Valley’s hot sales tax numbers slow in December allocations

The sizzling retail economy of the Rio Grande Valley slowed a bit in October, but most of the larger cities still posted strong gains over a year ago.

Texas Comptroller Glenn Hegar announce he will send cities, counties, transit systems and special purpose taxing districts $936 million in local sales tax allocations for December, 18.4 percent more than in December 2020.

These allocations are based on sales made in October by businesses that report tax monthly.

In Cameron County, Brownsville led the way among all of the bigger cities with a 21.19 percent increase over a year ago. Following were South Padre Island (up 13.10 percent), Los Fresnos (up 12.30 percent), San Benito (up 6.55 percent), Harlingen (up 5.98 percent), Port Isabel (up 4.35 percent) and La Feria (up 4.24 percent).

The only city not to post better numbers for the month was Rio Hondo, which was down 5.18 percent compared to last year.

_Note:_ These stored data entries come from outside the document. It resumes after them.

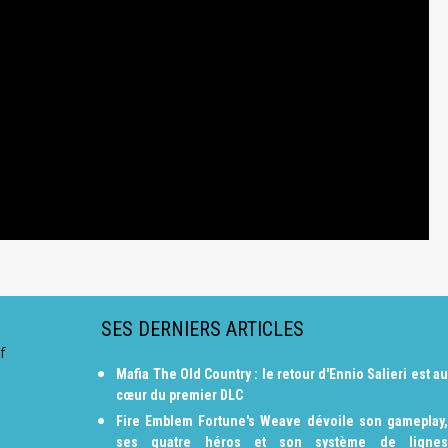
SES DERNIERS ARTICLES
f
Mafia The Old Country : le retour d'Ennio Salieri est au
cœur du premier DLC
Fire Emblem Fortune's Weave dévoile son gameplay,
ses quatre héros et son système de lignes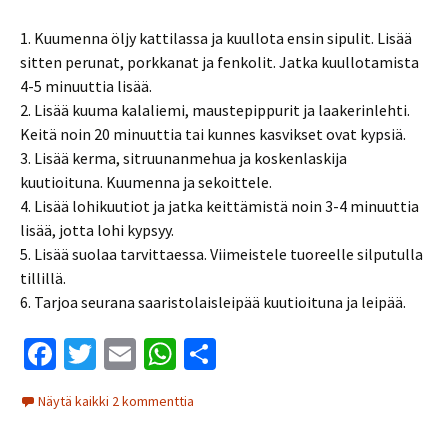
1. Kuumenna öljy kattilassa ja kuullota ensin sipulit. Lisää
sitten perunat, porkkanat ja fenkolit. Jatka kuullotamista
4-5 minuuttia lisää.
2. Lisää kuuma kalaliemi, maustepippurit ja laakerinlehti.
Keitä noin 20 minuuttia tai kunnes kasvikset ovat kypsiä.
3. Lisää kerma, sitruunanmehua ja koskenlaskija
kuutioituna. Kuumenna ja sekoittele.
4. Lisää lohikuutiot ja jatka keittämistä noin 3-4 minuuttia
lisää, jotta lohi kypsyy.
5. Lisää suolaa tarvittaessa. Viimeistele tuoreelle silputulla
tillillä.
6. Tarjoa seurana saaristolaisleipää kuutioituna ja leipää.
Fa
T
E
W
S
ce
wi
m
h
h
Näytä kaikki 2 kommenttia
b
tt
ai
at
ar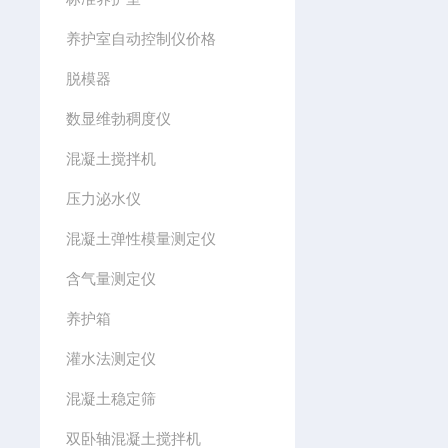
养护室自动控制仪价格
脱模器
数显维勃稠度仪
混凝土搅拌机
压力泌水仪
混凝土弹性模量测定仪
含气量测定仪
养护箱
灌水法测定仪
混凝土稳定筛
双卧轴混凝土搅拌机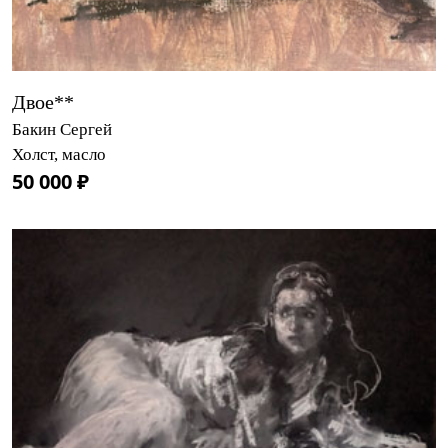
Двое**
Бакин Сергей
Холст, масло
50 000 ₽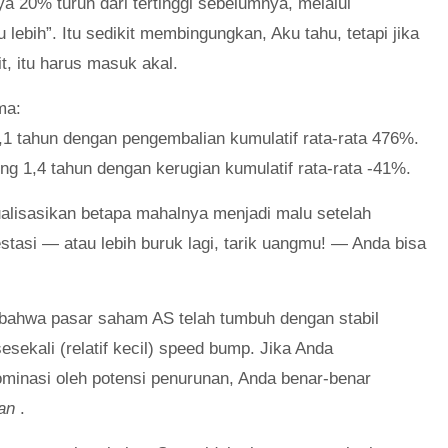
nya 20% turun dari tertinggi sebelumnya, melalui
lebih”. Itu sedikit membingungkan, Aku tahu, tetapi jika
t, itu harus masuk akal.
ma:
9,1 tahun dengan pengembalian kumulatif rata-rata 476%.
ng 1,4 tahun dengan kerugian kumulatif rata-rata -41%.
lisasikan betapa mahalnya menjadi malu setelah
estasi — atau lebih buruk lagi, tarik uangmu! — Anda bisa
 bahwa pasar saham AS telah tumbuh dengan stabil
sekali (relatif kecil) speed bump. Jika Anda
minasi oleh potensi penurunan, Anda benar-benar
gan
.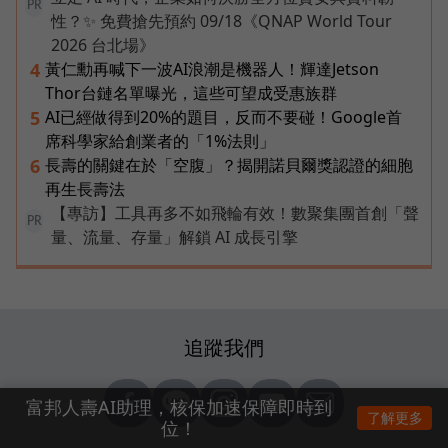
PR
性？✨ 免費搶先預約 09/18《QNAP World Tour
2026 台北場》
黃仁勳再喊下一波AI浪潮是機器人！輝達Jetson
4
Thor台鏈名單曝光，這些可望成受惠族群
AI已經做得到20%的題目，反而不要碰！Google首
5
席科學家給創業者的「1%法則」
長壽的關鍵在於「空腹」？揭開諾貝爾獎認證的細胞
6
再生長壽法
【專訪】工具再多不如飛輪有效！數聚集團首創「聲
PR
量、流量、存量」解鎖 AI 成長引擎
追蹤我們
富邦人壽AI助理，核保加速保障即時到
了解更多
位！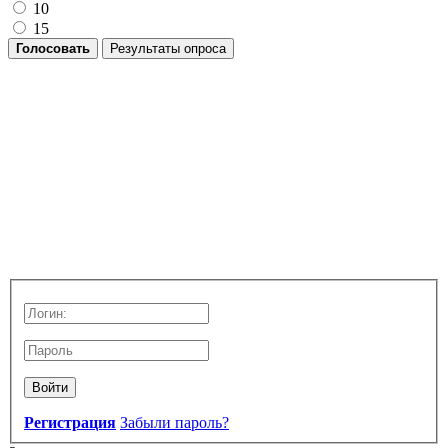
10
15
Голосовать
Результаты опроса
Войти
Регистрация
Забыли пароль?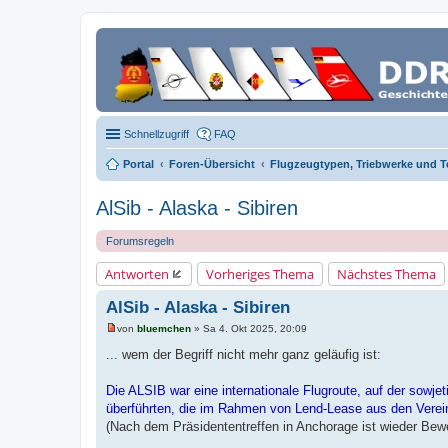
Schnellzugriff
FAQ
Portal
Foren-Übersicht
Flugzeugtypen, Triebwerke und T
AlSib - Alaska - Sibiren
Forumsregeln
Antworten
Vorheriges Thema
Nächstes Thema
AlSib - Alaska - Sibiren
von
bluemchen
»
Sa 4. Okt 2025, 20:09
U
n
... wem der Begriff nicht mehr ganz geläufig ist:
g
e
l
Die ALSIB war eine internationale Flugroute, auf der sowj
e
überführten, die im Rahmen von Lend-Lease aus den Verein
s
e
(Nach dem Präsidententreffen in Anchorage ist wieder B
n
e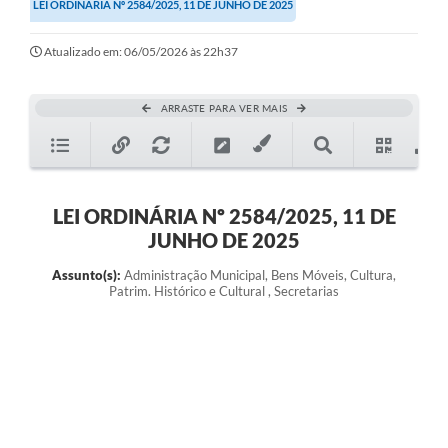
LEI ORDINÁRIA Nº 2584/2025, 11 DE JUNHO DE 2025
Atualizado em: 06/05/2026 às 22h37
ARRASTE PARA VER MAIS
LEI ORDINÁRIA Nº 2584/2025, 11 DE
JUNHO DE 2025
Assunto(s):
Administração Municipal, Bens Móveis, Cultura,
Patrim. Histórico e Cultural , Secretarias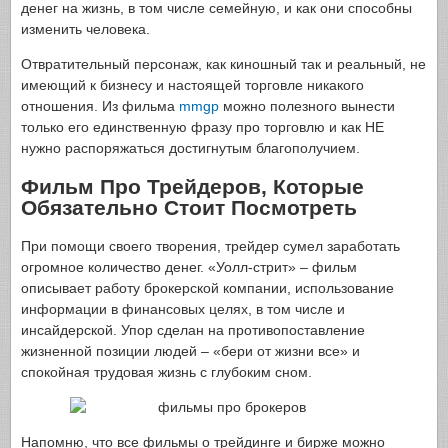
денег на жизнь, в том числе семейную, и как они способны
изменить человека.
Отвратительный персонаж, как киношный так и реальный, не
имеющий к бизнесу и настоящей торговле никакого
отношения. Из фильма
mmgp
можно полезного вынести
только его единственную фразу про торговлю и как НЕ
нужно распоряжаться достигнутым благополучием.
Фильм Про Трейдеров, Которые
Обязательно Стоит Посмотреть
При помощи своего творения, трейдер сумел заработать
огромное количество денег. «Уолл-стрит» – фильм
описывает работу брокерской компании, использование
информации в финансовых целях, в том числе и
инсайдерской. Упор сделан на противопоставление
жизненной позиции людей – «бери от жизни все» и
спокойная трудовая жизнь с глубоким сном.
Напомню, что все фильмы о трейдинге и бирже можно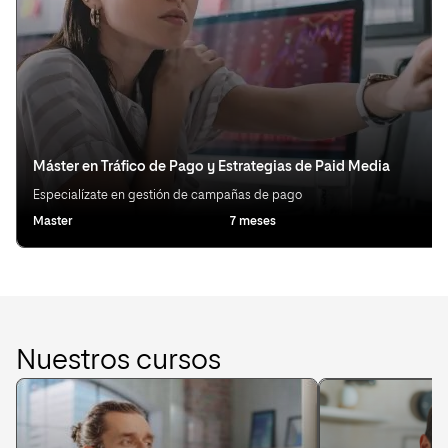
Máster en Tráfico de Pago y Estrategias de Paid Media
Especialízate en gestión de campañas de pago
Master
7 meses
Ot
Nuestros cursos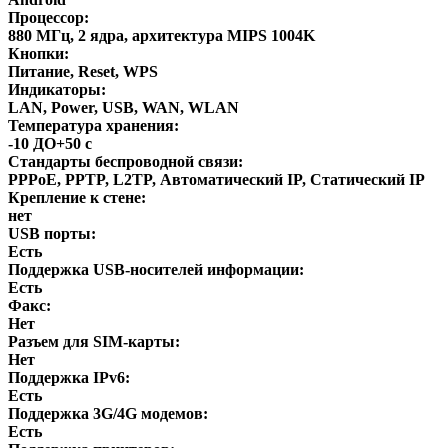
Процессор:
880 МГц, 2 ядра, архитектура MIPS 1004K
Кнопки:
Питание, Reset, WPS
Индикаторы:
LAN, Power, USB, WAN, WLAN
Температура хранения:
-10 ДО+50 с
Стандарты беспроводной связи:
PPPoE, PPTP, L2TP, Автоматический IP, Статический IP
Крепление к стене:
нет
USB порты:
Есть
Поддержка USB-носителей информации:
Есть
Факс:
Нет
Разъем для SIM-карты:
Нет
Поддержка IPv6:
Есть
Поддержка 3G/4G модемов:
Есть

In Willacy County, Raymondville was down 11.14 percent for the month while Lyford posted a 9.45 percent gain year-over-year.

In Hidalgo County, McAllen led the way, up 15.37 percent over last year, followed by Edinburg (up 13.11 percent), Pharr (up 13.02 percent), Mission (up 12.76 percent), Weslaco (up 12.27 percent) and Mercedes (up 5.42 percent).